> [Task]: Copy every line of the records that includes the word "requirements".

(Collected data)
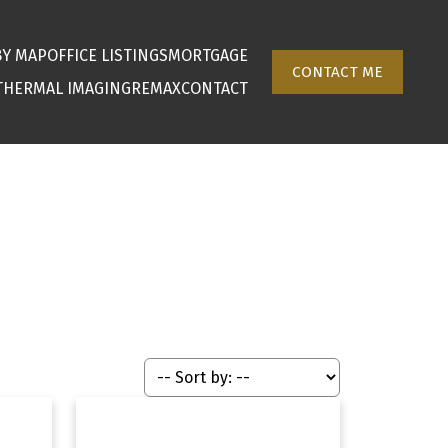
BY MAP
OFFICE LISTINGS
MORTGAGE
CONTACT ME
THERMAL IMAGING
REMAX
CONTACT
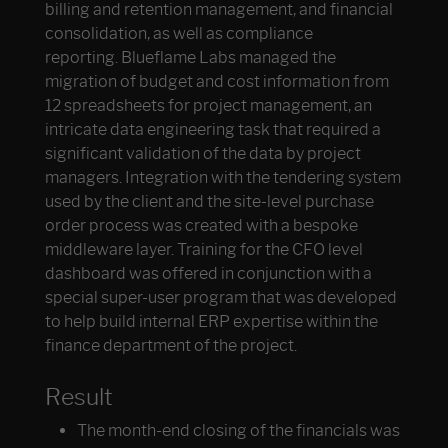
billing and retention management, and financial
consolidation, as well as compliance
reporting. Blueflame Labs managed the
migration of budget and cost information from
12 spreadsheets for project management, an
intricate data engineering task that required a
significant validation of the data by project
managers. Integration with the tendering system
used by the client and the site-level purchase
order process was created with a bespoke
middleware layer. Training for the CFO level
dashboard was offered in conjunction with a
special super-user program that was developed
to help build internal ERP expertise within the
finance department of the project.
Result
The month-end closing of the financials was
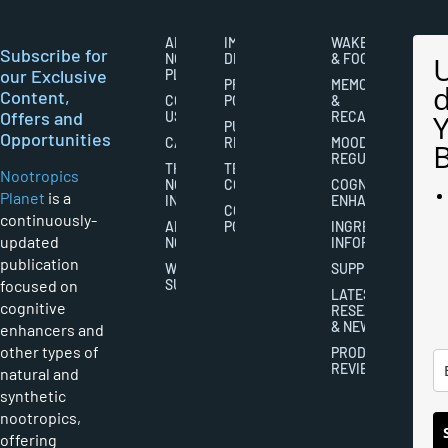
ABOUT
IMPORTANT
WAKEFULNESS
Subscribe for
NOOTROPICS
DISCLAIMERS
& FOCUS
our Exclusive
PLANET
PRIVACY
MEMORY
Content,
CONTACT
POLICY
&
Offers and
US
RECALL
PUBLISHING
Opportunities
CAREERS
RIGHTS
MOOD
REGULATION
THE
TERMS AND
Nootropics
NOOTROPICS
CONDITIONS
COGNITIVE
Planet
is a
INDUSTRY
ENHANCEMENT
COOKIES
continuously-
ABOUT
POLICY
INGREDIENT
updated
NOOTROPICS
INFORMATION
publication
WRITER
SUPPLEMENTS
focused on
SUBMISSIONS
LATEST
cognitive
RESEARCH
& NEWS
enhancers and
other types of
PRODUCT
REVIEWS
natural and
synthetic
nootropics,
offering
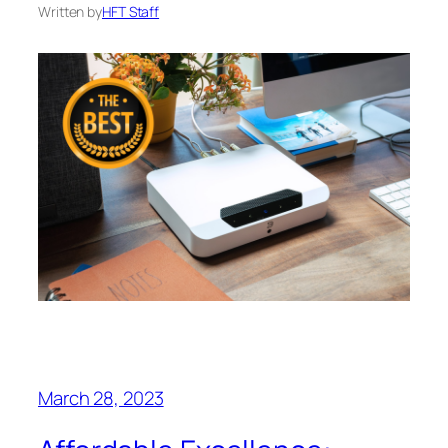
Written by
HFT Staff
March 28, 2023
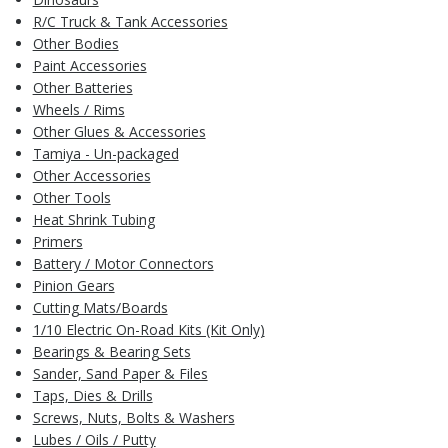
R/C Truck & Tank Accessories
Other Bodies
Paint Accessories
Other Batteries
Wheels / Rims
Other Glues & Accessories
Tamiya - Un-packaged
Other Accessories
Other Tools
Heat Shrink Tubing
Primers
Battery / Motor Connectors
Pinion Gears
Cutting Mats/Boards
1/10 Electric On-Road Kits (Kit Only)
Bearings & Bearing Sets
Sander, Sand Paper & Files
Taps, Dies & Drills
Screws, Nuts, Bolts & Washers
Lubes / Oils / Putty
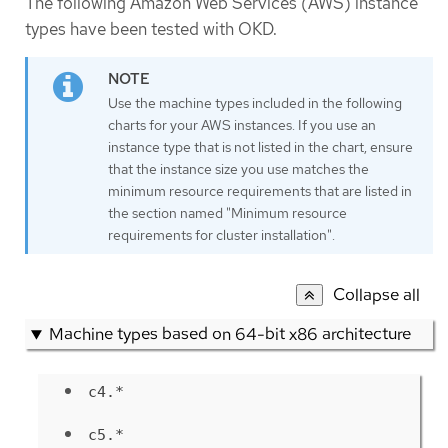
The following Amazon Web Services (AWS) instance
types have been tested with OKD.
Use the machine types included in the following
charts for your AWS instances. If you use an
instance type that is not listed in the chart, ensure
that the instance size you use matches the
minimum resource requirements that are listed in
the section named "Minimum resource
requirements for cluster installation".
Collapse all
Machine types based on 64-bit x86 architecture
c4.*
c5.*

> [Task answer]:
minimum resource requirements that are listed in
requirements for cluster installation".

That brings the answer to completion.